George
George

Reputation: 63

How can I run the wordCount example in Hadoop?

I'm trying to run the following example in hadoop: http://hadoop.apache.org/common/docs/current/mapred_tutorial.html

However I don't understand the commands that are being used, specifically how to create an input file, upload it to the HDFS and then run the word count example.

I'm trying the following command:

bin/hadoop fs -put inputFolder/inputFile inputHDFS/

however it says

put: File inputFolder/inputFile does not exist

I have this folder inside the hadoop folder which is the folder before "bin" so why is this happening?

thanks :)

Upvotes: 1

Views: 5207

Answers (1)

sa125
sa125

Reputation: 28971

Hopefully this isn't overkill:

Assuming you've installed hadoop (in either local, distributed or pseudo-distributed), you have to make sure hadoop's bin and other misc parameters are in your path. In linux/mac this is a simple matter of adding the following to one of your shell files (~/.bashrc, ~/.zshrc, ~/.bash_profile, etc. - depending on your setup and preferences):

export HADOOP_INSTALL_DIR=/path/to/hadoop # /opt/hadoop or /usr/local/hadoop, for example
export JAVA_HOME=/path/to/jvm
export PATH=$PATH:$HADOOP_INSTALL_DIR/bin
export PATH=$PATH:$HADOOP_INSTALL_DIR/sbin

Then run exec $SHELL or reload your terminal. To verify hadoop is running, type hadoop version and see that no errors are raised. Assuming you followed the instructions on how to set up a single node cluster and started hadoop services with the start-all.sh command, you should be good to go:

  • In pseudo-dist mode, your file system pretends to be HDFS. So just reference any path like you would with any other linux command, like cat or grep. This is useful for testing, and you don't have to copy anything around.

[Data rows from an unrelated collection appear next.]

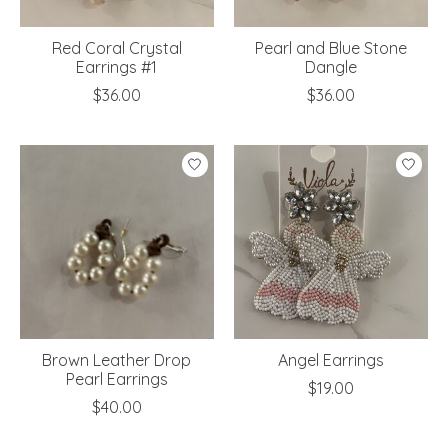
Red Coral Crystal
Pearl and Blue Stone
Earrings #1
Dangle
$36.00
$36.00
Brown Leather Drop
Angel Earrings
Pearl Earrings
$19.00
$40.00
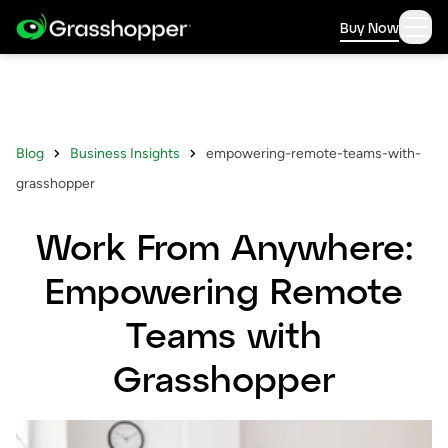
Buy Now
Blog
Business Insights
empowering-remote-teams-with-
grasshopper
Work From Anywhere:
Empowering Remote
Teams with
Grasshopper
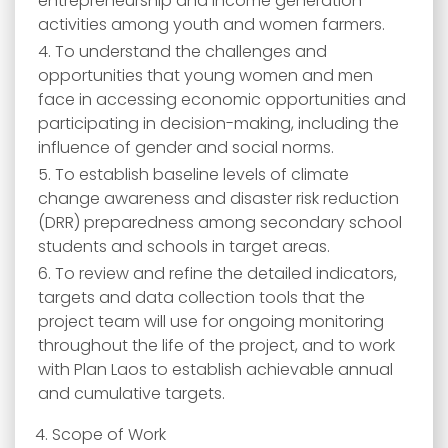
entrepreneurship and income generation
activities among youth and women farmers.
To understand the challenges and
opportunities that young women and men
face in accessing economic opportunities and
participating in decision-making, including the
influence of gender and social norms.
To establish baseline levels of climate
change awareness and disaster risk reduction
(DRR) preparedness among secondary school
students and schools in target areas.
To review and refine the detailed indicators,
targets and data collection tools that the
project team will use for ongoing monitoring
throughout the life of the project, and to work
with Plan Laos to establish achievable annual
and cumulative targets.
4. Scope of Work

  • With an actual HDFS running, I use the copyFromLocal command (I find it to just work):

      $ hadoop fs -copyFromLocal ~/data/testfile.txt /user/hadoopuser/data/
    

Here I've assumed your performing the copying on a machine that is part of the cluster. Note that if your hadoopuser is the same as your unix username, you can drop the /user/hadoopuser/ part - it is implicitly assumed to do everything inside your HDFS user dir. Also, if you're using a client machine to run commands on a cluster (you can do that too!), know that you'll need to pass the cluster's configuration using -conf flag right after hadoop fs, like:

# assumes your username is the same as the one on HDFS, as explained earlier
$ hadoop fs -conf ~/conf/hadoop-cluster.xml -copyFromLocal ~/data/testfile.txt data/ 

For the input file, you can use any file/s that contain text. I used some random files from the gutenberg site.

Last, to run the wordcount example (comes as jar in hadoop distro), just run the command:

$ hadoop jar /path/to/hadoop-*-examples.jar wordcount /user/hadoopuser/data/ /user/hadoopuser/output/wc

This will read everything in data/ folder (can have one or many files) and write everything to output/wc folder - all on HDFS. If you run this in pseudo-dist, no need to copy anything - just point it to proper input and output dirs. Make sure the wc dir doesn't exist or your job will crash (cannot write over existing dir). See this for a better wordcount breakdown.

Again, all this assumes you've made it through the setup stages successfully (no small feat).

Hope this wasn't too confusing - good luck!